ルートヴィヒ・ヨーゼフ・ヨハン・ウィトゲンシュタイン(1889年4月26日 - 1951年4月29日)は、オーストリア出身の哲学者である。主に論理学の基礎、数学の哲学、心の哲学、言語哲学の分野で活躍し、20世紀を代表する哲学者の一人とされる。出生はウィーンの裕福な実業家一家で、若い頃は工学を学んだ後に哲学へ転向した。
生涯の概略
ウィトゲンシュタインは幼少期から高い知的才能を示し、まず工学を学んだのち、1911年頃にケンブリッジ大学でバートランド・ラッセルに師事して哲学を学んだ。第一次世界大戦中はオーストリア=ハンガリー帝国の軍務に就き、その間に主要な初期著作の素描を進めた。1921年に主要な初期著作が出版されると、一時学界を離れて小学校の教員や庭師、建築の手伝いなど様々な職を経験した。後年ケンブリッジへ戻り、学生たちと議論を重ねながら新たな哲学的方向を形成した。1951年にケンブリッジで亡くなった。
主要著作と思想の変化
ウィトゲンシュタインの思想は大きく「初期」と「後期」の二段階に分けられる。初期の代表作は『論理哲学論考』(Tractatus Logico-Philosophicus、1921)であり、後期の代表作は主に死後出版された『哲学的考察』(Philosophical Investigations、1953)である。両者は立場を大きく変えており、20世紀の分析哲学に与えた影響は非常に大きい。
- 初期(『論理哲学論考』):言語の「写像理論(picture theory)」を提示し、言語は世界の事実を論理的に写すものと考えた。命題の論理形式の分析を通じて、語りうることと言えないこと(「語り得ないこと」)の区別を強調し、形而上学的・倫理的な問題の限界を示した。
- 後期(『哲学的考察』など):言語を固定された意味をもつ記号の体系としてではなく、様々な文脈で用いられる「言語ゲーム」として理解する視点を提示した。意味は用法に依存するという「用法論」(use theory of meaning)や、私的言語論証(private language argument)、規則従行為(rule-following)の問題などを通じて、言語理解や心の哲学に関する従来の見方に挑戦した。
主要なテーマ・概念
- 写像理論と論理的形態:命題が世界をどのように「写す」のか、という問題を通して言語と世界の関係を考察した。
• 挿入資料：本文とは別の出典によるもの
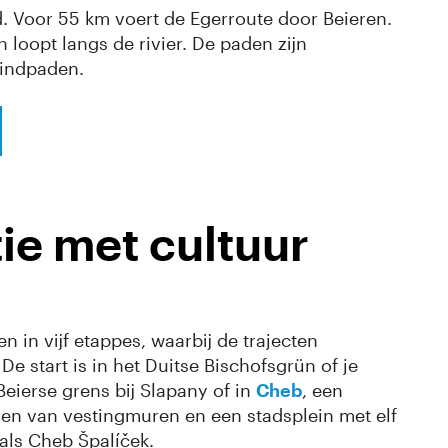
d. Voor 55 km voert de Egerroute door Beieren.
 loopt langs de rivier. De paden zijn
grindpaden.
ie met cultuur
 in vijf etappes, waarbij de trajecten
De start is in het Duitse Bischofsgrün of je
Beierse grens bij Slapany of in
Cheb
, een
elen van vestingmuren en een stadsplein met elf
als Cheb Špalíček.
- 示すことと述べること(show/say):ある種の事柄は論理的に「示される」だけであって言語で明示的に記述できない、という区別を導入した。
- 言語ゲームと用法論:言語の意味はその用法に由来し、多様な社会的文脈や活動のなかで成立するという考え。
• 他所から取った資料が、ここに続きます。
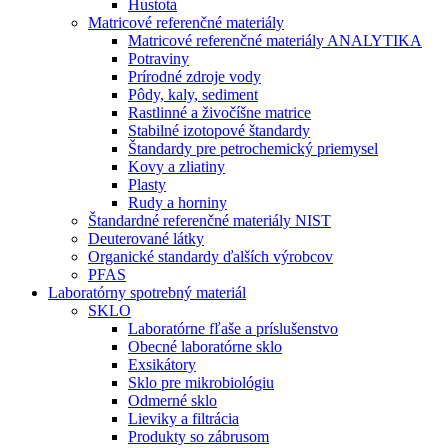
Hustota
Matricové referenčné materiály
Matricové referenčné materiály ANALYTIKA
Potraviny
Prírodné zdroje vody
Pôdy, kaly, sediment
Rastlinné a živočíšne matrice
Stabilné izotopové štandardy
Štandardy pre petrochemický priemysel
Kovy a zliatiny
Plasty
Rudy a horniny
Štandardné referenčné materiály NIST
Deuterované látky
Organické standardy ďalších výrobcov
PFAS
Laboratórny spotrebný materiál
SKLO
Laboratórne fľaše a príslušenstvo
Obecné laboratórne sklo
Exsikátory
Sklo pre mikrobiológiu
Odmerné sklo
Lieviky a filtrácia
Produkty so zábrusom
- 私的言語論証:完全に私的な基準だけで成立する言語はあり得ないと主張し、意味や規則の社会的基盤を強調した。
影響と評価
ウィトゲンシュタインの思想は、論理実証主義や分析哲学、日常言語学派、心の哲学、認知科学など多くの分野に影響を与えた。初期の論理中心的な視点は20世紀前半の論理学・言語哲学に刺激を与え、後期の「用法」重視の視点は言語の社会的側面や意味の実践的側面を再評価させた。彼の文体は断章的で示唆に富み、多くの解釈論争を生んだ。
主な著作(抜粋)
- 論理哲学論考(Tractatus Logico-Philosophicus、1921) — 初期の代表作。論理・言語・世界の関係を論じる。
- 哲学的考察(Philosophical Investigations、1953) — 後期の代表作。言語ゲーム、用法論、私的言語論証などを展開。
- 青本・茶本(Blue and Brown Books) — 後期思想への転換を示す講義録。
- 確実性について(On Certainty) — 知識の前提や懐疑主義への応答を扱った断章(死後刊行、1969)。
- 色についての断章(Remarks on Colour)、Zettel などの断章集 — 様々な哲学的問題への短いメモ類。
補足
ウィトゲンシュタインは生前の出版点数こそ少なかったが、膨大な講義ノートや講義録が死後整理・出版され、その思想の全体像を理解するための重要な資料となっている。彼の仕事は哲学の方法論自体を問い直すものであり、今日でも活発に読まれ、議論され続けている。